[Data to examine]

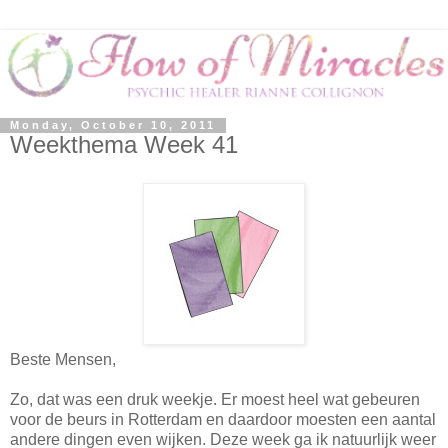
Monday, October 10, 2011
Weekthema Week 41
Beste Mensen,
Zo, dat was een druk weekje. Er moest heel wat gebeuren
voor de beurs in Rotterdam en daardoor moesten een aantal
andere dingen even wijken. Deze week ga ik natuurlijk weer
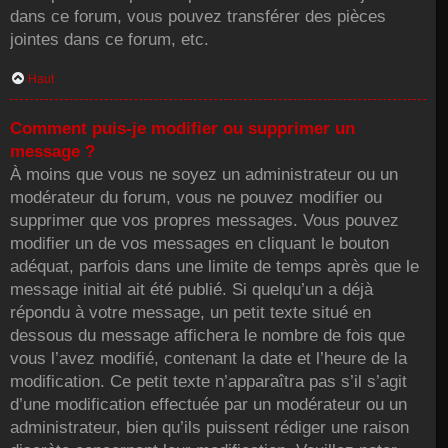
dans ce forum, vous pouvez transférer des pièces
jointes dans ce forum, etc.
Haut
Comment puis-je modifier ou supprimer un
message ?
À moins que vous ne soyez un administrateur ou un
modérateur du forum, vous ne pouvez modifier ou
supprimer que vos propres messages. Vous pouvez
modifier un de vos messages en cliquant le bouton
adéquat, parfois dans une limite de temps après que le
message initial ait été publié. Si quelqu’un a déjà
répondu à votre message, un petit texte situé en
dessous du message affichera le nombre de fois que
vous l’avez modifié, contenant la date et l’heure de la
modification. Ce petit texte n’apparaîtra pas s’il s’agit
d’une modification effectuée par un modérateur ou un
administrateur, bien qu’ils puissent rédiger une raison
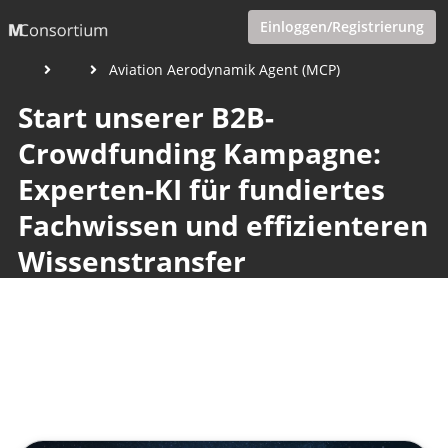
Einloggen/Registrierung
Aviation Aerodynamik Agent (MCP)
Start unserer B2B-
Crowdfunding Kampagne:
Experten-KI für fundiertes
Fachwissen und effizienteren
Wissenstransfer
Veröffentlicht von
Eva Hernschier
,
SupraTix GmbH
(1 Jahr,
6 Monate her aktualisiert)
1 Minute
Februar 03, 2025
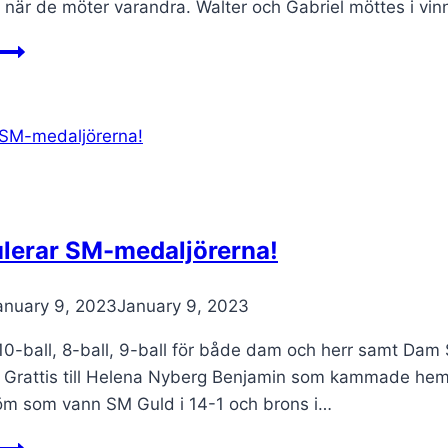
när de möter varandra. Walter och Gabriel möttes i vinn
Mark
Yousef
vinner
Eliten
ulerar SM-medaljörerna!
anuary 9, 2023
January 9, 2023
0-ball, 8-ball, 9-ball för både dam och herr samt Dam S
Grattis till Helena Nyberg Benjamin som kammade hem int
öm som vann SM Guld i 14-1 och brons i…
Vi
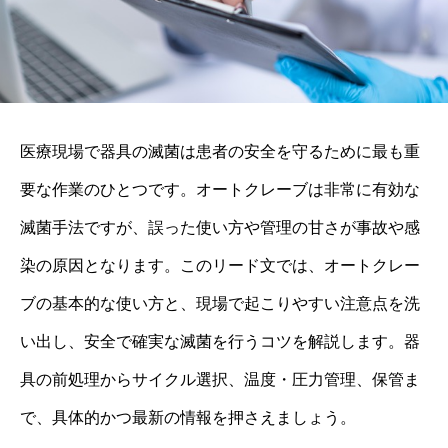
医療現場で器具の滅菌は患者の安全を守るために最も重
要な作業のひとつです。オートクレーブは非常に有効な
滅菌手法ですが、誤った使い方や管理の甘さが事故や感
染の原因となります。このリード文では、オートクレー
ブの基本的な使い方と、現場で起こりやすい注意点を洗
い出し、安全で確実な滅菌を行うコツを解説します。器
具の前処理からサイクル選択、温度・圧力管理、保管ま
で、具体的かつ最新の情報を押さえましょう。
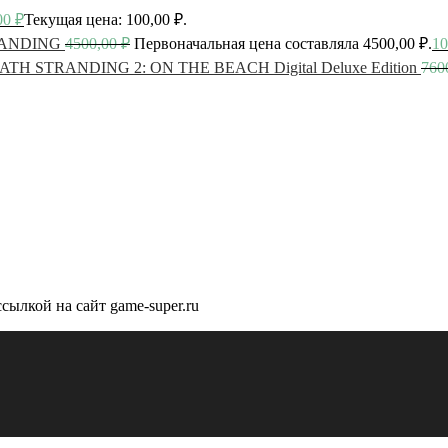
00
₽
Текущая цена: 100,00 ₽.
ANDING
4500,00
₽
Первоначальная цена составляла 4500,00 ₽.
10
ATH STRANDING 2: ON THE BEACH Digital Deluxe Edition
760
сылкой на сайт game-super.ru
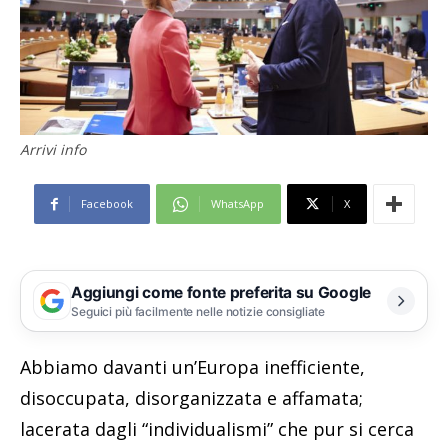
Arrivi info
Facebook
WhatsApp
X
Aggiungi come fonte preferita su Google
Seguici più facilmente nelle notizie consigliate
Abbiamo davanti un’Europa inefficiente,
disoccupata, disorganizzata e affamata;
lacerata dagli “individualismi” che pur si cerca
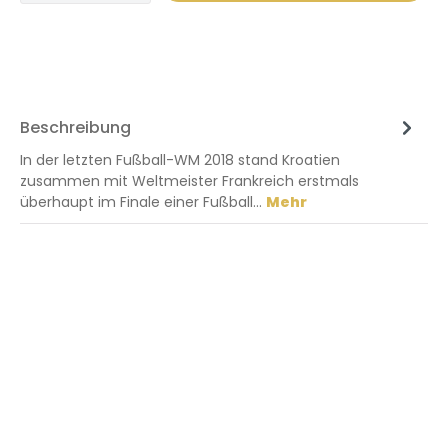
Beschreibung
In der letzten Fußball-WM 2018 stand Kroatien
zusammen mit Weltmeister Frankreich erstmals
überhaupt im Finale einer Fußball…
Mehr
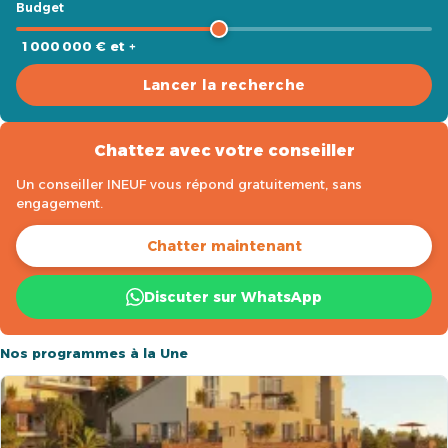
Budget
1 000 000 € et +
Lancer la recherche
Chattez avec votre conseiller
Un conseiller INEUF vous répond gratuitement, sans
engagement.
Chatter maintenant
Discuter sur WhatsApp
Nos programmes à la Une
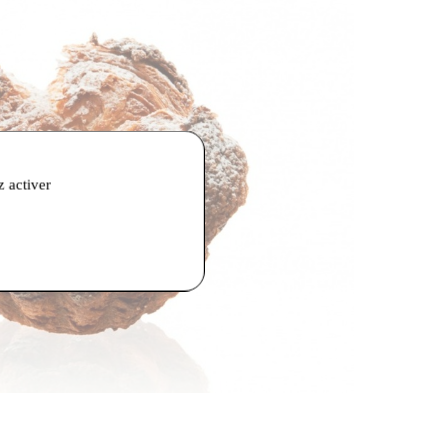
z activer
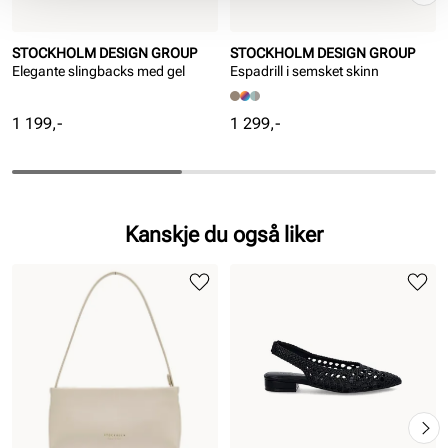
STOCKHOLM DESIGN GROUP
STOCKHOLM DESIGN GROUP
Elegante slingbacks med gel
Espadrill i semsket skinn
Pris
Pris
1 199,-
1 299,-
Kanskje du også liker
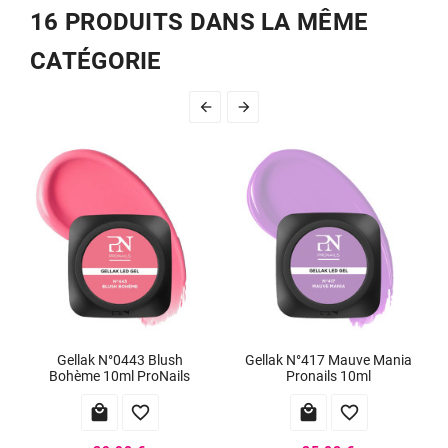
16 PRODUITS DANS LA MÊME
CATÉGORIE


Gellak N°0443 Blush
Gellak N°417 Mauve Mania
Bohème 10ml ProNails
Pronails 10ml




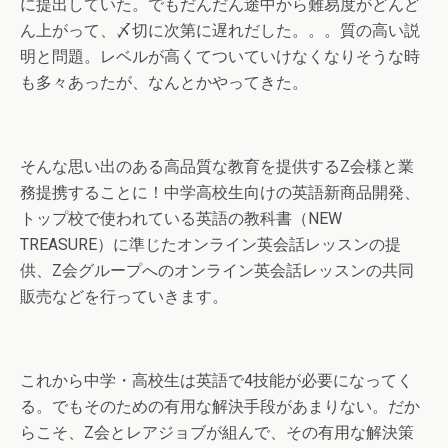
に提出していた。でもだんだん途中から難易度がどんど
ん上がって、〆切に次第に遅れだした。。。質の高い説
明と問題。レベルが高くてついていけなくなりそうな時
も多々あったが、なんとかやってきた。
そんな思い出のある高品質な教育を提供するZ会様と業
務提携することに！中学高校生向けの英語新商品開発、
トップ校で使われている英語の教科書（NEW
TREASURE）に準じたオンライン英会話レッスンの提
供、Z会グループへのオンライン英会話レッスンの共同
販売などを行っていきます。
これから中学・高校生は英語で4技能が必要になってく
る。でもそのための有用な解決手段があまりない。だか
らこそ、Z会とレアジョブが組んで、その有用な解決策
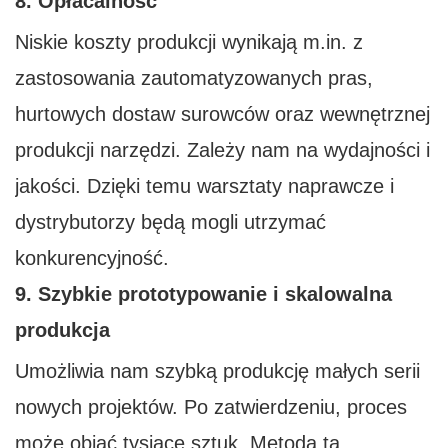
8. Opłacalność
Niskie koszty produkcji wynikają m.in. z
zastosowania zautomatyzowanych pras,
hurtowych dostaw surowców oraz wewnętrznej
produkcji narzędzi. Zależy nam na wydajności i
jakości. Dzięki temu warsztaty naprawcze i
dystrybutorzy będą mogli utrzymać
konkurencyjność.
9. Szybkie prototypowanie i skalowalna
produkcja
Umożliwia nam szybką produkcję małych serii
nowych projektów. Po zatwierdzeniu, proces
może objąć tysiące sztuk. Metoda ta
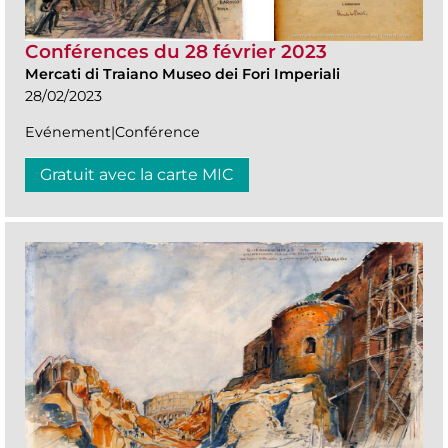
Conférences du 28 février 2023
Mercati di Traiano Museo dei Fori Imperiali
28/02/2023
Evénement|Conférence
Gratuit avec la carte MIC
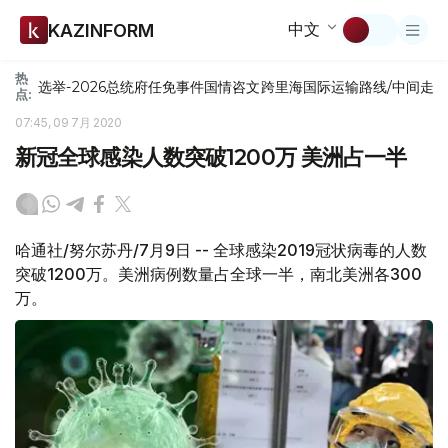
中文
KAZINFORM
热
选举-2026
总统府
任免
事件
国情咨文
跨里海国际运输路线/中间走
点:
07:45, 09 7月 2020
新冠全球感染人数突破1200万 美洲占一半
哈通社/努尔苏丹/7月9日 -- 全球感染2019冠状病毒的人数
突破1200万。美洲病例数量占全球一半，南北美洲各300
万。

[Work to complete] Look back over the records above. Reproduce exactly everything from the line with "6 Monate her aktualisiert)" down to the line with "要な作業のひとつです。オートクレーブは非常に有効な", inclusive, and leave the pictures out.

[Task solution]
6 Monate her aktualisiert)
1 Minute
Februar 03, 2025
när de möter varandra. Walter och Gabriel möttes i vinn
Mark
Yousef
vinner
Eliten
ulerar SM-medaljörerna!
anuary 9, 2023
January 9, 2023
0-ball, 8-ball, 9-ball för både dam och herr samt Dam S
Grattis till Helena Nyberg Benjamin som kammade hem int
öm som vann SM Guld i 14-1 och brons i…
Vi
医療現場で器具の滅菌は患者の安全を守るために最も重
要な作業のひとつです。オートクレーブは非常に有効な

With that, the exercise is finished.